Details
-
Bug
-
Status: Open
-
Major
-
Resolution: Unresolved
-
trunk
-
None
-
None
-
New
Description
I'm indexing a document with a field which is aaa bbb ccc ddd bbb eee fff.
I'm running a Bool Query which contains 2 should Phrase queries: aaa bbb and eee fff.
I'm using an FVH with two tags <1></1> and <2></2>.
It gives the correct result: <1>aaa bbb</1> ccc ddd bbb <2>eee fff</2>
With same settings, I'm now running with 2 should Phrase queries: aaa bbb and bbb eee.
I'm getting back a wrong result: <1>aaa bbb</1> ccc ddd <1>bbb eee</1> fff where I'm expecting <1>aaa bbb</1> ccc ddd <2>bbb eee</2> fff.
Why this?
Apparently the FVH is getting back as sequence numbers in the first case 0 and 1 but in the second case 0 and 2.
The problem is when we call then getPreTag, we are getting the first tag instead of the second one:
protected String getPreTag( String[] preTags, int num ){ int n = num % preTags.length; return preTags[n]; } protected String getPostTag( String[] postTags, int num ){ int n = num % postTags.length; return postTags[n]; }
I did not find yet how to fix that.
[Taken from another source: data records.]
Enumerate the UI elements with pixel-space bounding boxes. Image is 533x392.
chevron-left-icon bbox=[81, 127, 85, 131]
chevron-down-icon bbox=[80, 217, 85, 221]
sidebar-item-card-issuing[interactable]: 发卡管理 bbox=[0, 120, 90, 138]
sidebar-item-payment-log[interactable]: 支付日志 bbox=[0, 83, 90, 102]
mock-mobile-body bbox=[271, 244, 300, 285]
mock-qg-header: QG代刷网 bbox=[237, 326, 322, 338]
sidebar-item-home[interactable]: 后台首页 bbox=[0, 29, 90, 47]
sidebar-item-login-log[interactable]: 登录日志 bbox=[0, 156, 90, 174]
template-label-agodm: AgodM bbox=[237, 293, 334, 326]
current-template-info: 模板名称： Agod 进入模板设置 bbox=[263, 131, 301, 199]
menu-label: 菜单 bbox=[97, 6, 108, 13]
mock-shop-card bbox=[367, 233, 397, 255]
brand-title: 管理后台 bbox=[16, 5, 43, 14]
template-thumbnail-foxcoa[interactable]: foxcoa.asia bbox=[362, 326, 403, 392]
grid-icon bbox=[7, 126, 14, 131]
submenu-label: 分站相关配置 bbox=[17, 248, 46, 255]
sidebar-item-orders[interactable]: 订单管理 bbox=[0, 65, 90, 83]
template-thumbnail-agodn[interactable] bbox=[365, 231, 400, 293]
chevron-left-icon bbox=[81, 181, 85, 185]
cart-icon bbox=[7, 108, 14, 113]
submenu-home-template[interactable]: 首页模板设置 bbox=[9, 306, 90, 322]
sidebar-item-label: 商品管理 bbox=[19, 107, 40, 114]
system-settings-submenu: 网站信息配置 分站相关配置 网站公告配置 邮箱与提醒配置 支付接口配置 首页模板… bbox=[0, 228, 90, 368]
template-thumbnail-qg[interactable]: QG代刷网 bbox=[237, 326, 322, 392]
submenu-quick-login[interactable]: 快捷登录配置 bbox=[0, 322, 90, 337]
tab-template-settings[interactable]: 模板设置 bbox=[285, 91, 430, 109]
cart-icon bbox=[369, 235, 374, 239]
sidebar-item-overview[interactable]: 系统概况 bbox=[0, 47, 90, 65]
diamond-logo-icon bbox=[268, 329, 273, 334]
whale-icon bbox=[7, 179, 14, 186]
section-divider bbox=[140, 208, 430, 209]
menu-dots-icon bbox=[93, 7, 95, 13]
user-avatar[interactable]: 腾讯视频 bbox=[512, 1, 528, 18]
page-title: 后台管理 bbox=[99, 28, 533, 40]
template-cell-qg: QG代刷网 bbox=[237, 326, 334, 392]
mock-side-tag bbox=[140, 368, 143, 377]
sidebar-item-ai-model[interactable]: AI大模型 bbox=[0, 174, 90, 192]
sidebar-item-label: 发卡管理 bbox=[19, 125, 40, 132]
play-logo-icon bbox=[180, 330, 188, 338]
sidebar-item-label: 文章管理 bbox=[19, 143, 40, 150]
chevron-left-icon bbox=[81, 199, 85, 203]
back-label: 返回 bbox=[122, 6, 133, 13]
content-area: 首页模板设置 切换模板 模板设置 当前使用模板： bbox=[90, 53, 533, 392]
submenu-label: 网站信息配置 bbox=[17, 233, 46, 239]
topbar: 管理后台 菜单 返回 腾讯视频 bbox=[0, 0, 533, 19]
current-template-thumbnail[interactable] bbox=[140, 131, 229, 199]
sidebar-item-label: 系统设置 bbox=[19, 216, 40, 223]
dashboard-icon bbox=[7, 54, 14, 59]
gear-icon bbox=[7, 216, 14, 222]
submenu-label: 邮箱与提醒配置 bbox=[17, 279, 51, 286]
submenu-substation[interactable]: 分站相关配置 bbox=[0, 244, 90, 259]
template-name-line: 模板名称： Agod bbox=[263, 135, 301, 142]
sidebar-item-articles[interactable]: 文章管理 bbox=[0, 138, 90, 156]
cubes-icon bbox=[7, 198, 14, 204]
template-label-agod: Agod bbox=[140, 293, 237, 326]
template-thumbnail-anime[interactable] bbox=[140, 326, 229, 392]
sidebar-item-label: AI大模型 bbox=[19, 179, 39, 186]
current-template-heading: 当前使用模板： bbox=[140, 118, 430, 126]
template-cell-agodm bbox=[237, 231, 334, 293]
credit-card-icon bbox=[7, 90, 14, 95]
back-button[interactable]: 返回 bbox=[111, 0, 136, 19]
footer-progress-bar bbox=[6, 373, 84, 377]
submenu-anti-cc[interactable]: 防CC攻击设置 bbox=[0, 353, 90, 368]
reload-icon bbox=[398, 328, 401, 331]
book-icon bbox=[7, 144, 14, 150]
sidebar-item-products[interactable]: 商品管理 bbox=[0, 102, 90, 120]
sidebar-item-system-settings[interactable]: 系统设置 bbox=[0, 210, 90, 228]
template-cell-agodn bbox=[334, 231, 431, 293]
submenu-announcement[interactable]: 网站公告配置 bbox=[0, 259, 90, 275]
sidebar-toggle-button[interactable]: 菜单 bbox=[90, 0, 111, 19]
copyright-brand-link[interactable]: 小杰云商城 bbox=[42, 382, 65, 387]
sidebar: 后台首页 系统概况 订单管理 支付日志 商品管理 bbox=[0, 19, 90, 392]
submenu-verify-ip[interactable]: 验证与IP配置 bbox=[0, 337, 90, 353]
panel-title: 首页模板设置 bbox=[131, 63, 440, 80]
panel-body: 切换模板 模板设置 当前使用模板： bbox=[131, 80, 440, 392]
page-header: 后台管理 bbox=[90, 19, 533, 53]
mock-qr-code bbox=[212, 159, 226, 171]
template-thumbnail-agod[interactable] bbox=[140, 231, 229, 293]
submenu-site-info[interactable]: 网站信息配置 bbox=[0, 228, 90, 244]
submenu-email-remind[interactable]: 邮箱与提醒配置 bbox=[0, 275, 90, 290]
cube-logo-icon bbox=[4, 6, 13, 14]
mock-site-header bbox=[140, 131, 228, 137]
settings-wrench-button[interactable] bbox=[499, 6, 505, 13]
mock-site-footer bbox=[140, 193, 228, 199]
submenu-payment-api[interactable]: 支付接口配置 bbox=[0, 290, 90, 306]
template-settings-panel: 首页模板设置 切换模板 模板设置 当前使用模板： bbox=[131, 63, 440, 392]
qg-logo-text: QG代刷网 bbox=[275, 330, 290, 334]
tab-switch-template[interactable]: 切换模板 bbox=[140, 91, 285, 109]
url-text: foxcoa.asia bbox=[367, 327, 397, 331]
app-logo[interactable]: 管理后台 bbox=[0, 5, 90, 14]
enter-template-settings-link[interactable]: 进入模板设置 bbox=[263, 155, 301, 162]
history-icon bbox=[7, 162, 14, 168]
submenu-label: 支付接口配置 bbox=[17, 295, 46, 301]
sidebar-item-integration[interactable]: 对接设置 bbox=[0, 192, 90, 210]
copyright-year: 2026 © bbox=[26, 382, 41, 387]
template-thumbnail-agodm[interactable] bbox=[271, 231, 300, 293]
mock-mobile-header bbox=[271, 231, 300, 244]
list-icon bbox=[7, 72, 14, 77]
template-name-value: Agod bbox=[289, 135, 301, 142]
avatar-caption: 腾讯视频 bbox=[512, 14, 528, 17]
But I believe it is somewhere in org.apache.lucene.search.vectorhighlight.FieldQuery class
private void markTerminal( int slop, float boost ){ this.terminal = true; this.slop = slop; this.boost = boost; this.termOrPhraseNumber = fieldQuery.nextTermOrPhraseNumber(); }
This call to nextTermOrPhraseNumber() increments the term number I guess because we have already seen the term BBB previously.
I'm going to join a test case patch.